I returned this past weekend from a very rich week meeting with the House of Bishops at Camp Allen, the Episcopal conference center in the Diocese of Texas. Our focus all week was evangelism, especially our role as bishops in presenting the Good News of Jesus. I found our time inspiring and hopeful as we continue to engage, in the words of our Presiding Bishop, our loving, liberating and life-giving God as revealed to us in the person of Jesus the Christ.
There were several written pieces that I want you to know about that are attached by the links shown below in this note from me:
First is a letter sent to the bishops from Philip and April Schentrup, the parents of Carmen, an Episcopalian young person who died in the recent shooting at Marjory Stoneman Douglas High School in Parkland, Florida. Carmen was very active in her Episcopal parish and attended youth events at Kanuga. I commend that letter to you for your reflection and prayer.

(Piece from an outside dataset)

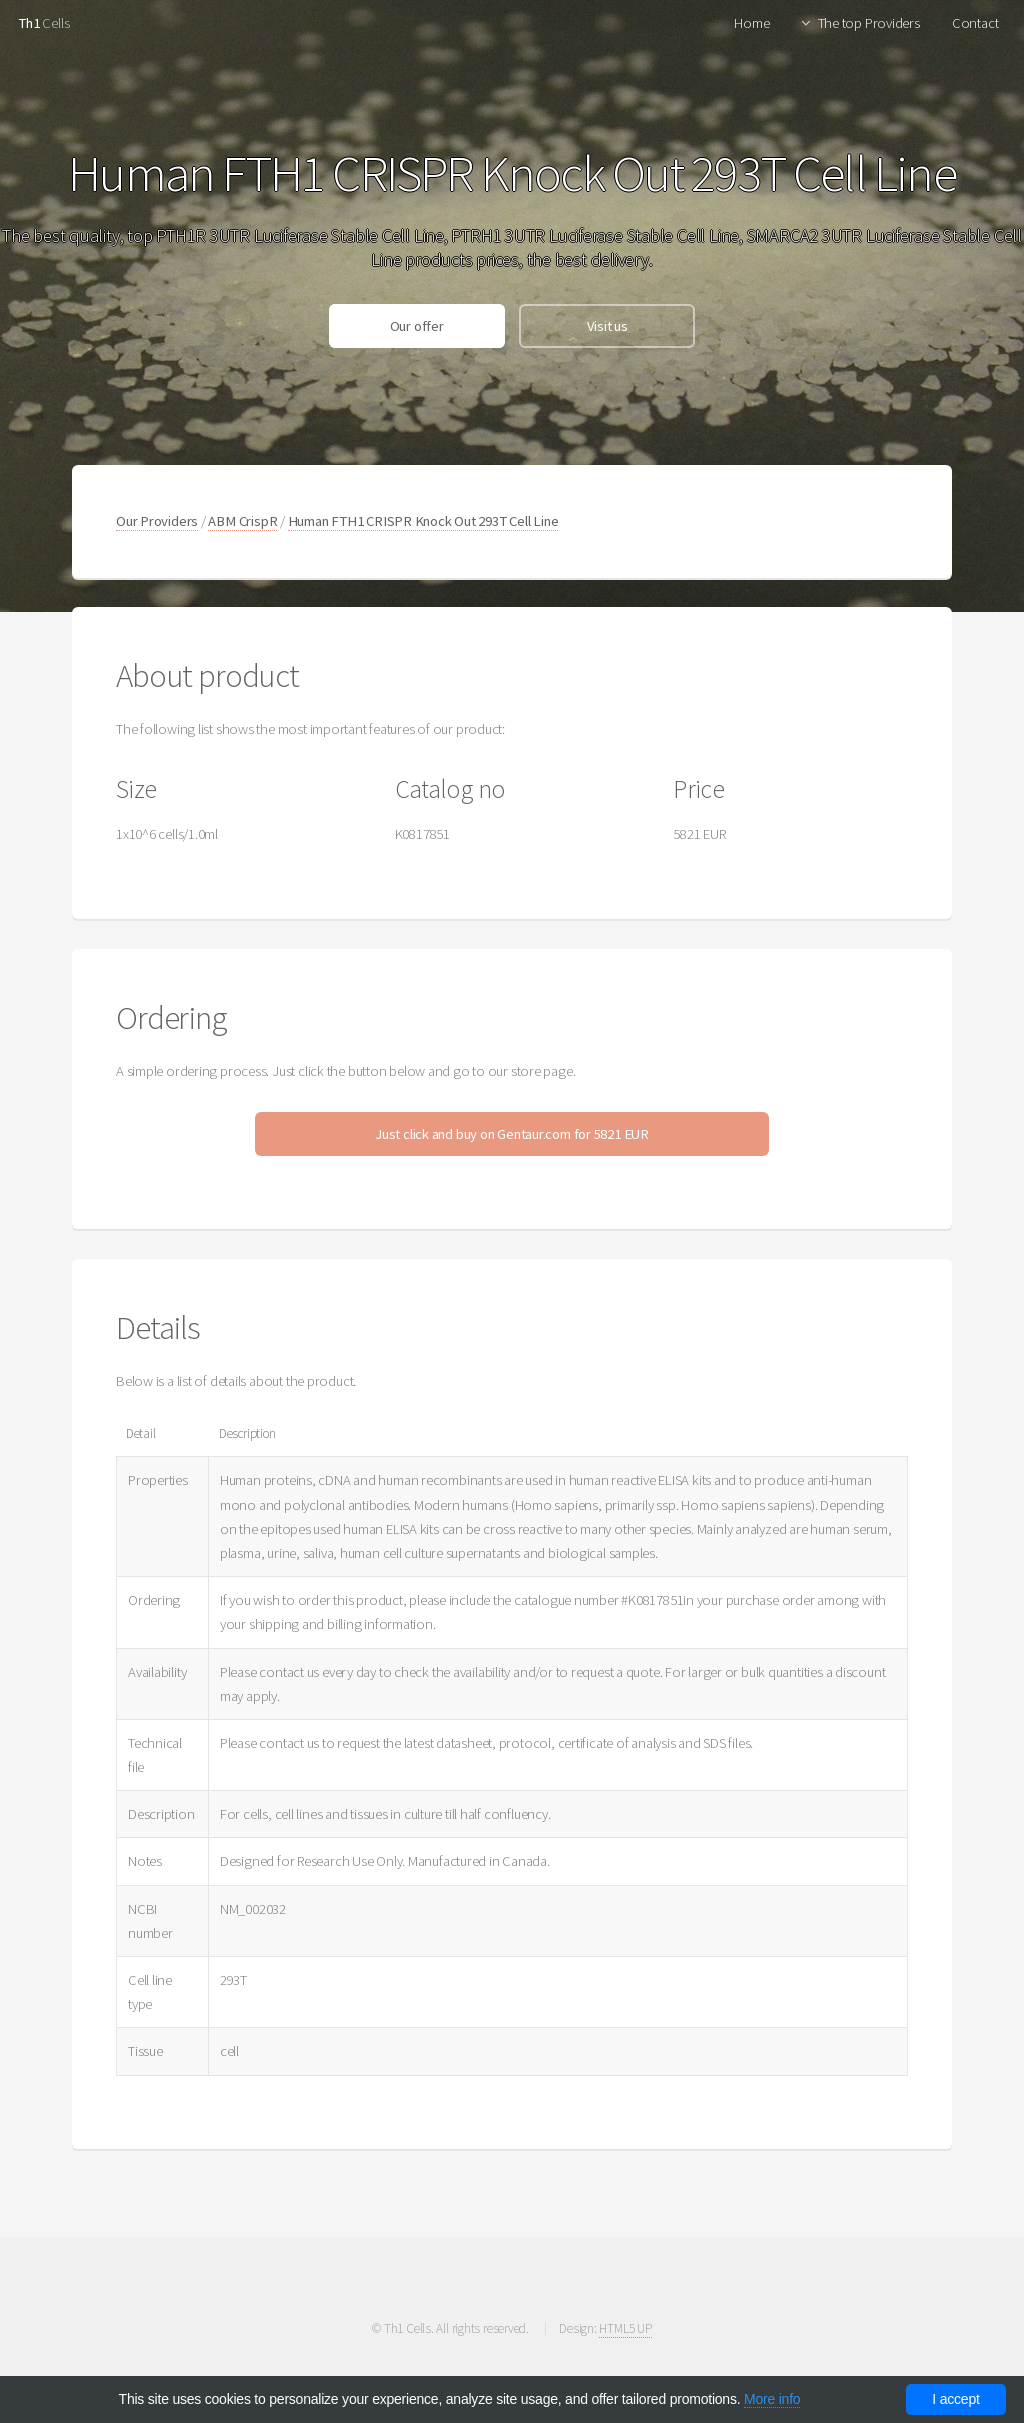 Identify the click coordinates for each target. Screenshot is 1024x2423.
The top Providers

Not as a direct response to the Schentrup’s, but certainly as a part of our national conversation, please see the unanimously adopted statement on gun violence from the bishops. Regardless of your positions, it is hard to argue that this conversation must not happen. The letter is specifically in support of the young people of our beloved country who are seeking a conversation of substance in the face of the continual sweeping of the issues of cultural violence in the United States under the rug. In addition, I invite you to join me on March 24 for the “March for Our Lives” event. We will gather in Riverfront Park, North Charleston at 3:30 p.m.
Lastly, I call your attention to the bishops' statement on sexual harassment and gender bias. Once again, it was adopted unanimously. I believe the statement speaks for itself. Also know that I as we are one of the owning dioceses of Sewanee, the University of the South, I was a signatory to the letter from the bishops to the Board of Regents regarding their action not to rescind the honorary degree offered to Charlie Rose.
Regarding all of the above, I hope you can see that these letters and statements are not political statements from the bishops, although they may have political implications for some. They are perspectives born in what we (I) believe are matters of faith as disciples of Jesus. They bear Gospel values to which we believe we must not be silent, or we remain complicit.
Also know that, it is my perspective that I will not seek to comment on every issue, action or world event that comes to my attention. Nor will the House of Bishops. There are times, however, that circumstances call for our voice so that faithful and loving conversation can be had, even and perhaps especially when we might honestly disagree.